Returning to the issue of propaganda and communion, the Cuban Government was very fortunate when in 1965 the State Department prevented Fischer from traveling to Havana, which gave rise to en unprecedented remote Capablanca match, with the American playing from the Marshall Chess Club in New York. It was then that the famous exchange of letters between Fischer and Fidel Castro took place, in which Fischer threatened to abandon the competition if Castro did not retract alleged statements that he was glad that Fischer did not receive a travel permit. Castro denied that he had ever made such statements and Fischer participated in the Capablanca long distance, an unprecedented development in the history of chess.

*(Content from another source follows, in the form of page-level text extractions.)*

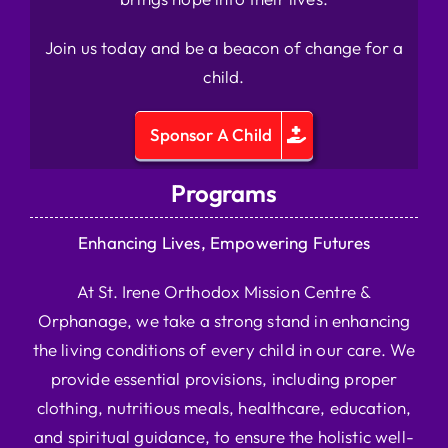
Join us today and be a beacon of change for a
child.
Sponsor A Child
Programs
Enhancing Lives, Empowering Futures
At St. Irene Orthodox Mission Centre &
Orphanage, we take a strong stand in enhancing
the living conditions of every child in our care. We
provide essential provisions, including proper
clothing, nutritious meals, healthcare, education,
and spiritual guidance, to ensure the holistic well-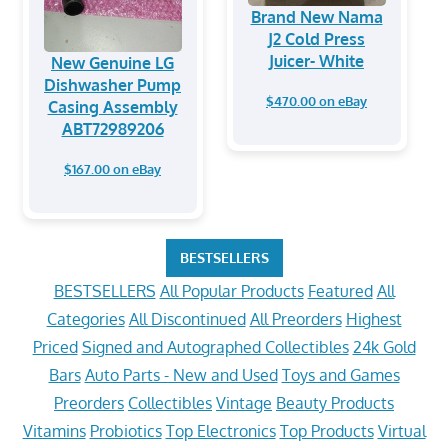
Brand New Nama
J2 Cold Press
Juicer- White
New Genuine LG
Dishwasher Pump
$470.00 on eBay
Casing Assembly
ABT72989206
$167.00 on eBay
BESTSELLERS
BESTSELLERS
All Popular Products
Featured
All
Categories
All Discontinued
All Preorders
Highest
Priced
Signed and Autographed Collectibles
24k Gold
Bars
Auto Parts - New and Used
Toys and Games
Preorders
Collectibles
Vintage
Beauty Products
Vitamins
Probiotics
Top Electronics
Top Products
Virtual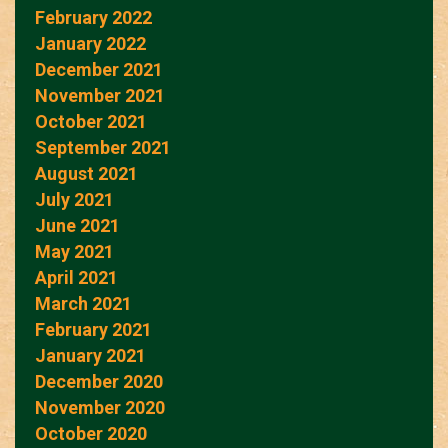
February 2022
January 2022
December 2021
November 2021
October 2021
September 2021
August 2021
July 2021
June 2021
May 2021
April 2021
March 2021
February 2021
January 2021
December 2020
November 2020
October 2020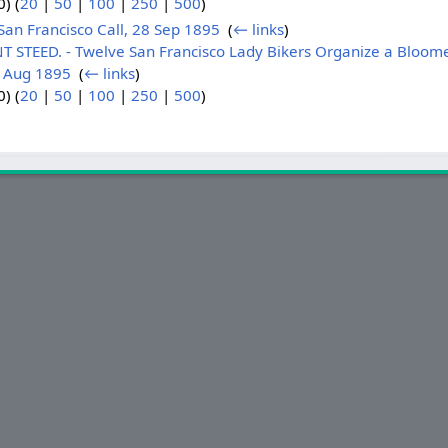
) (
20
|
50
|
100
|
250
|
500
)
an Francisco Call, 28 Sep 1895
‎
(
← links
)
 STEED. - Twelve San Francisco Lady Bikers Organize a Bloome
3 Aug 1895
‎
(
← links
)
) (
20
|
50
|
100
|
250
|
500
)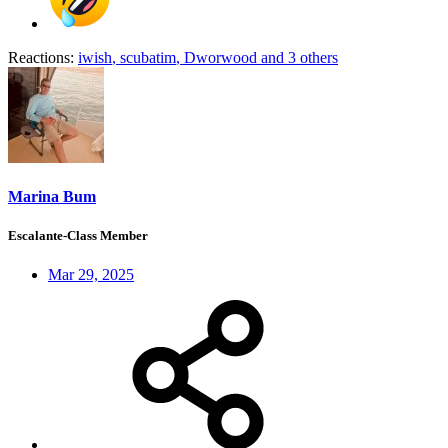
Reactions:
iwish
,
scubatim
,
Dworwood
and 3 others
Marina Bum
Escalante-Class Member
Mar 29, 2025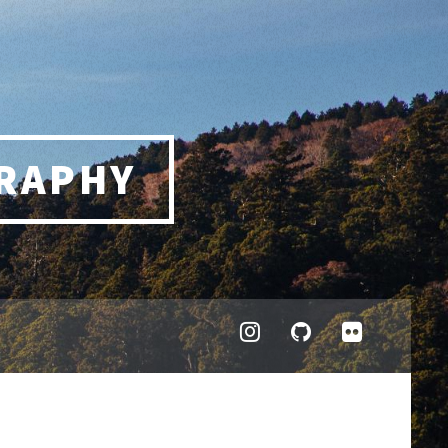
RAPHY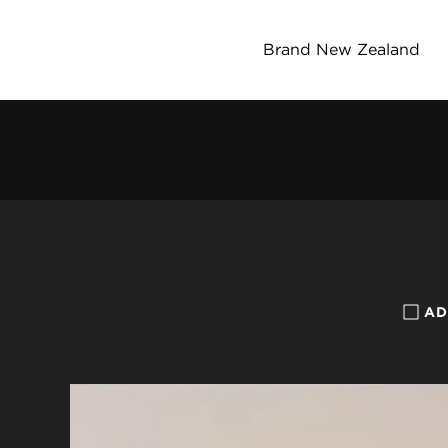
Brand New Zealand
AD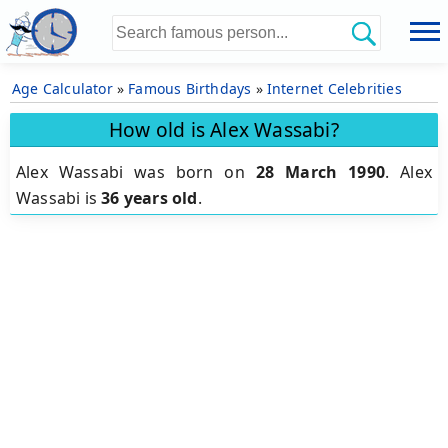
Age Calculator
»
Famous Birthdays
»
Internet Celebrities
How old is Alex Wassabi?
Alex Wassabi was born on
28 March 1990
.
Alex
Wassabi is
36 years old
.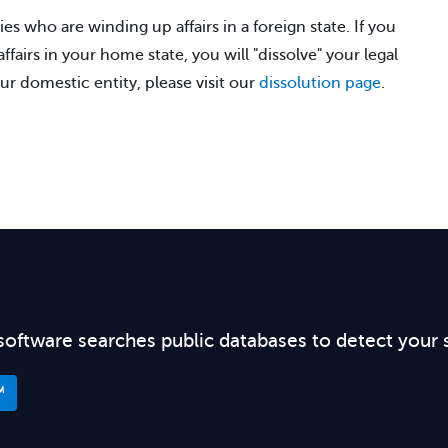
ies who are winding up affairs in a foreign state. If you
fairs in your home state, you will "dissolve" your legal
ur domestic entity, please visit our
dissolution page
.
software searches public databases to detect your 
™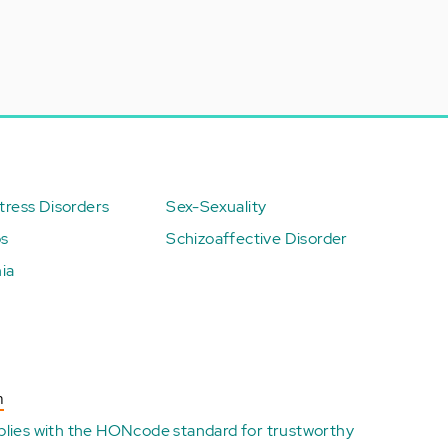
ress Disorders
Sex-Sexuality
ps
Schizoaffective Disorder
ia
n
plies with the
HONcode standard for trustworthy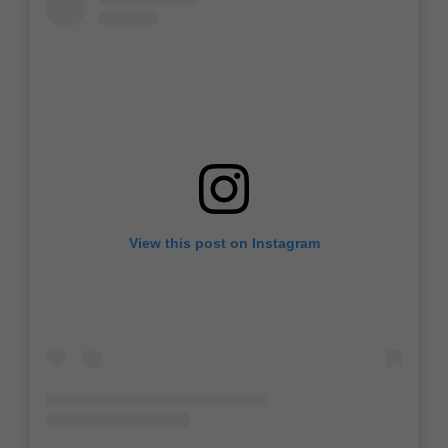
View this post on Instagram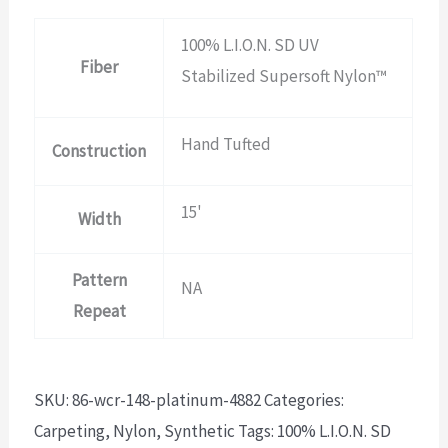
100% L.I.O.N. SD UV
Fiber
Stabilized Supersoft Nylon™
Hand Tufted
Construction
15'
Width
Pattern
NA
Repeat
SKU:
86-wcr-148-platinum-4882
Categories:
Carpeting
,
Nylon
,
Synthetic
Tags:
100% L.I.O.N. SD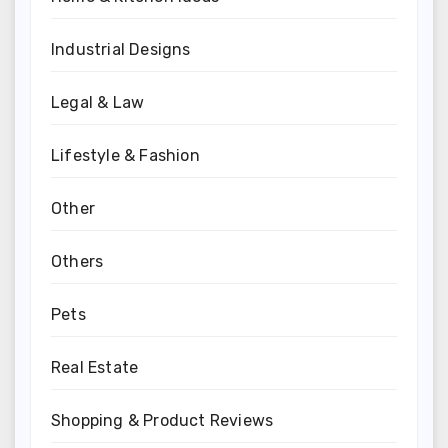
Industrial Designs
Legal & Law
Lifestyle & Fashion
Other
Others
Pets
Real Estate
Shopping & Product Reviews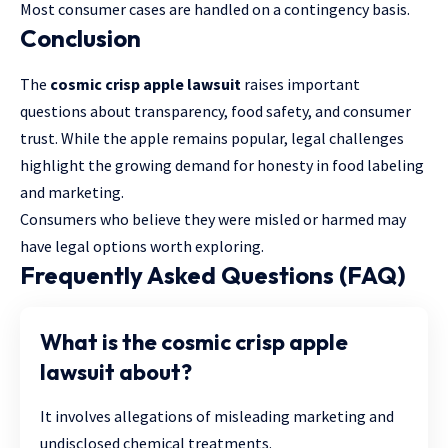
Most consumer cases are handled on a contingency basis.
Conclusion
The
cosmic crisp apple lawsuit
raises important
questions about transparency, food safety, and consumer
trust. While the apple remains popular, legal challenges
highlight the growing demand for honesty in food labeling
and marketing.
Consumers who believe they were misled or harmed may
have legal options worth exploring.
Frequently Asked Questions (FAQ)
What is the cosmic crisp apple
lawsuit about?
It involves allegations of misleading marketing and
undisclosed chemical treatments.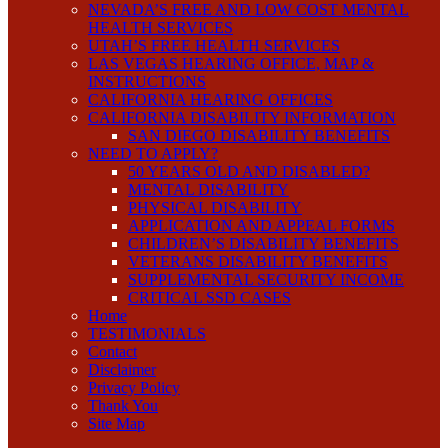
NEVADA’S FREE AND LOW COST MENTAL
HEALTH SERVICES
UTAH’S FREE HEALTH SERVICES
LAS VEGAS HEARING OFFICE, MAP &
INSTRUCTIONS
CALIFORNIA HEARING OFFICES
CALIFORNIA DISABILITY INFORMATION
SAN DIEGO DISABILITY BENEFITS
NEED TO APPLY?
50 YEARS OLD AND DISABLED?
MENTAL DISABILITY
PHYSICAL DISABILITY
APPLICATION AND APPEAL FORMS
CHILDREN’S DISABILITY BENEFITS
VETERANS DISABILITY BENEFITS
SUPPLEMENTAL SECURITY INCOME
CRITICAL SSD CASES
Home
TESTIMONIALS
Contact
Disclaimer
Privacy Policy
Thank You
Site Map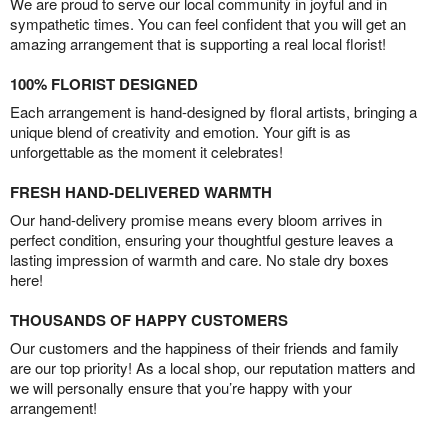
We are proud to serve our local community in joyful and in
sympathetic times. You can feel confident that you will get an
amazing arrangement that is supporting a real local florist!
100% FLORIST DESIGNED
Each arrangement is hand-designed by floral artists, bringing a
unique blend of creativity and emotion. Your gift is as
unforgettable as the moment it celebrates!
FRESH HAND-DELIVERED WARMTH
Our hand-delivery promise means every bloom arrives in
perfect condition, ensuring your thoughtful gesture leaves a
lasting impression of warmth and care. No stale dry boxes
here!
THOUSANDS OF HAPPY CUSTOMERS
Our customers and the happiness of their friends and family
are our top priority! As a local shop, our reputation matters and
we will personally ensure that you’re happy with your
arrangement!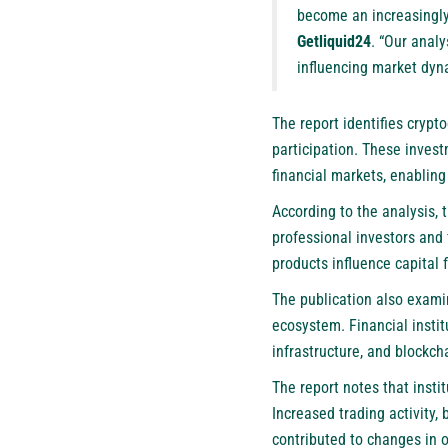
become an increasingly
Getliquid24
. “Our anal
influencing market dyn
The report identifies crypt
participation. These invest
financial markets, enablin
According to the analysis, 
professional investors and 
products influence capital 
The publication also exami
ecosystem. Financial instit
infrastructure, and blockch
The report notes that insti
Increased trading activity,
contributed to changes in o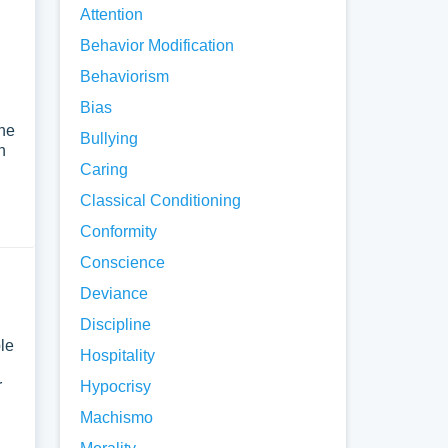
Attention
Behavior Modification
Behaviorism
Bias
the
Bullying
h
Caring
Classical Conditioning
Conformity
Conscience
Deviance
Discipline
ple
Hospitality
r
Hypocrisy
Machismo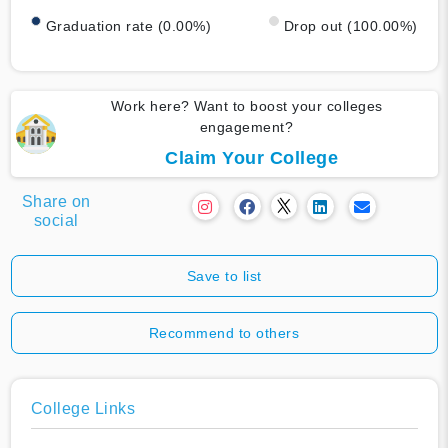
Graduation rate (0.00%)
Drop out (100.00%)
Work here? Want to boost your colleges
engagement?
Claim Your College
Share on
social
Save to list
Recommend to others
College Links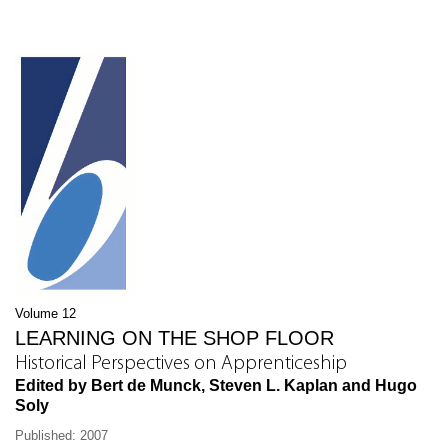
Volume 12
LEARNING ON THE SHOP FLOOR
Historical Perspectives on Apprenticeship
Edited by Bert de Munck, Steven L. Kaplan and Hugo
Soly
Published: 2007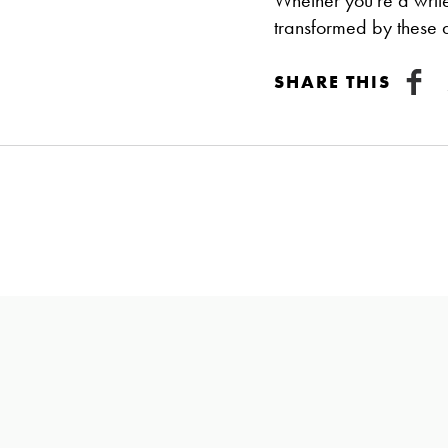
Whether you're a writer
transformed by these a
SHARE THIS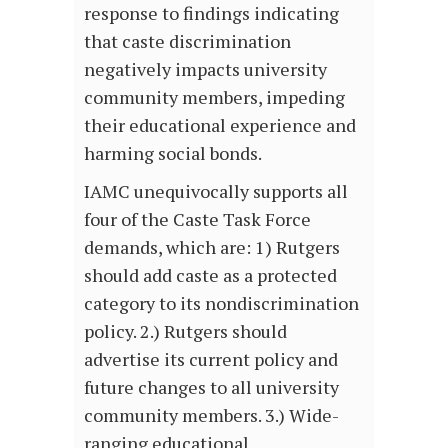
response to findings indicating
that caste discrimination
negatively impacts university
community members, impeding
their educational experience and
harming social bonds.
IAMC unequivocally supports all
four of the Caste Task Force
demands, which are: 1) Rutgers
should add caste as a protected
category to its nondiscrimination
policy. 2.) Rutgers should
advertise its current policy and
future changes to all university
community members. 3.) Wide-
ranging educational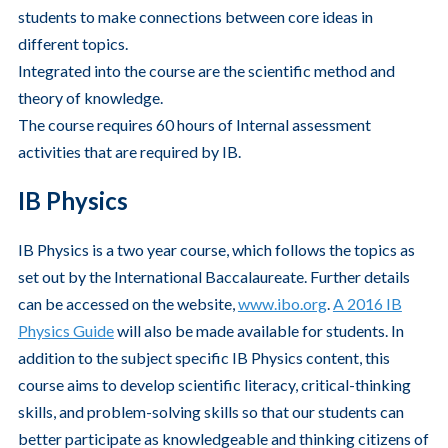
students to make connections between core ideas in
different topics.
Integrated into the course are the scientific method and
theory of knowledge.
The course requires 60 hours of Internal assessment
activities that are required by IB.
IB Physics
IB Physics is a two year course, which follows the topics as
set out by the International Baccalaureate. Further details
can be accessed on the website,
www.ibo.org
.
A 2016 IB
Physics Guide
will also be made available for students. In
addition to the subject specific IB Physics content, this
course aims to develop scientific literacy, critical-thinking
skills, and problem-solving skills so that our students can
better participate as knowledgeable and thinking citizens of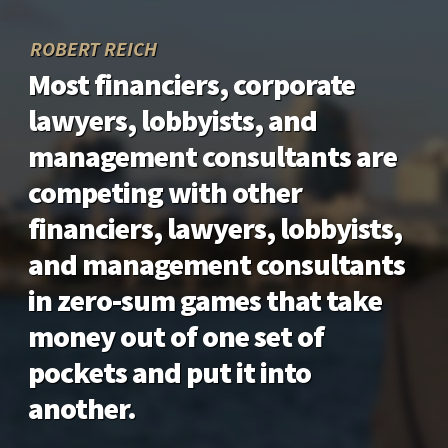
ROBERT REICH
Most financiers, corporate
lawyers, lobbyists, and
management consultants are
competing with other
financiers, lawyers, lobbyists,
and management consultants
in zero-sum games that take
money out of one set of
pockets and put it into
another.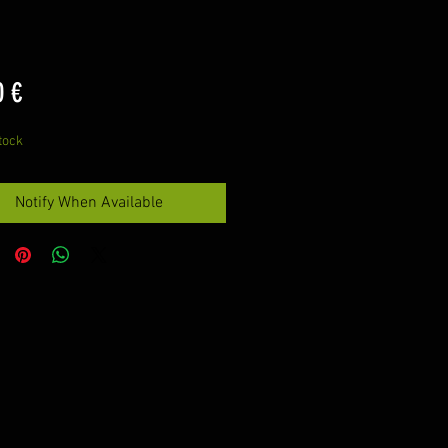
Price
0 €
tock
Notify When Available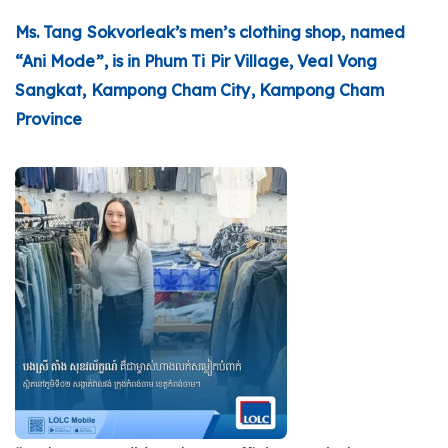
Ms. Tang Sokvorleak’s men’s clothing shop, named
“Ani Mode”, is in Phum Ti Pir Village, Veal Vong
Sangkat, Kampong Cham City, Kampong Cham
Province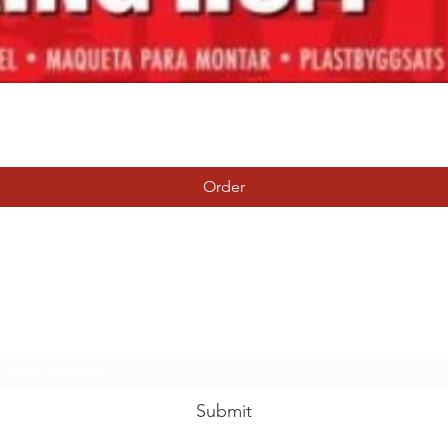
Quick View
Order
Tierney Model Railway Shop
Subscribe Form
Submit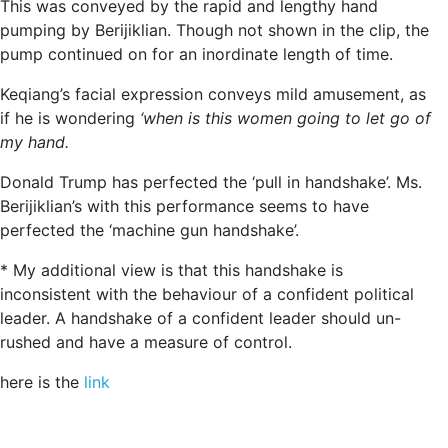
This was conveyed by the rapid and lengthy hand
pumping by Berijiklian. Though not shown in the clip, the
pump continued on for an inordinate length of time.
Keqiang’s facial expression conveys mild amusement, as
if he is wondering
‘when is this women going to let go of
my hand.
Donald Trump has perfected the ‘pull in handshake’. Ms.
Berijiklian’s with this performance seems to have
perfected the ‘machine gun handshake’.
* My additional view is that this handshake is
inconsistent with the behaviour of a confident political
leader. A handshake of a confident leader should un-
rushed and have a measure of control.
here is the
link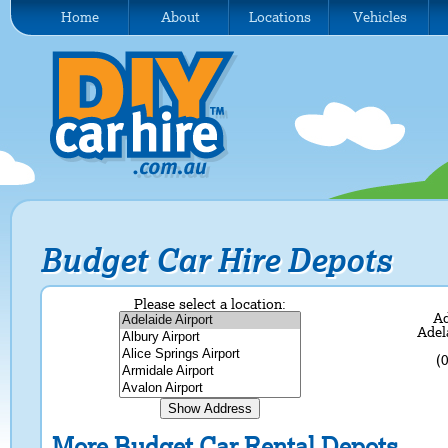
Home
About
Locations
Vehicles
Budget Car Hire Depots
Please select a location:
Ad
Adel
(
More Budget Car Rental Depots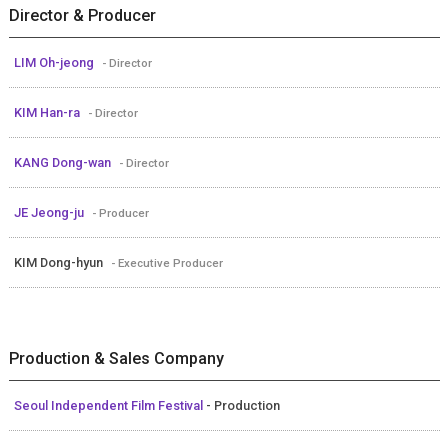
Director & Producer
LIM Oh-jeong
- Director
KIM Han-ra
- Director
KANG Dong-wan
- Director
JE Jeong-ju
- Producer
KIM Dong-hyun
- Executive Producer
Production & Sales Company
Seoul Independent Film Festival
- Production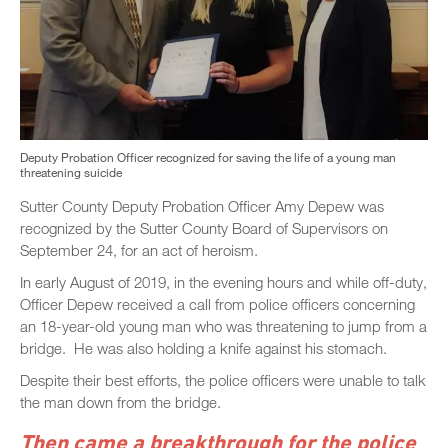
Deputy Probation Officer recognized for saving the life of a young man
threatening suicide
Sutter County Deputy Probation Officer Amy Depew was
recognized by the Sutter County Board of Supervisors on
September 24, for an act of heroism.
In early August of 2019, in the evening hours and while off-duty,
Officer Depew received a call from police officers concerning
an 18-year-old young man who was threatening to jump from a
bridge. He was also holding a knife against his stomach.
Despite their best efforts, the police officers were unable to talk
the man down from the bridge.
Then came a breakthrough for the police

The 1966 Chess Olympiad was the first event held in Cuba in which a US master team participated; not a group of university students, but the best of the best – with the very singular characteristic that there was no distinction made between professionals and amateurs. In Cuba, in 1962, the populace did not know that there were cash prizes for the winners of the Capablanca tournaments, and even for the participants. The highest payment was received by Fischer when, for taking part in the Capablanca in 1965, long distance, he received 3,000 dollars, according to his biographer, Frank Brady, a very respected figure in American chess circles.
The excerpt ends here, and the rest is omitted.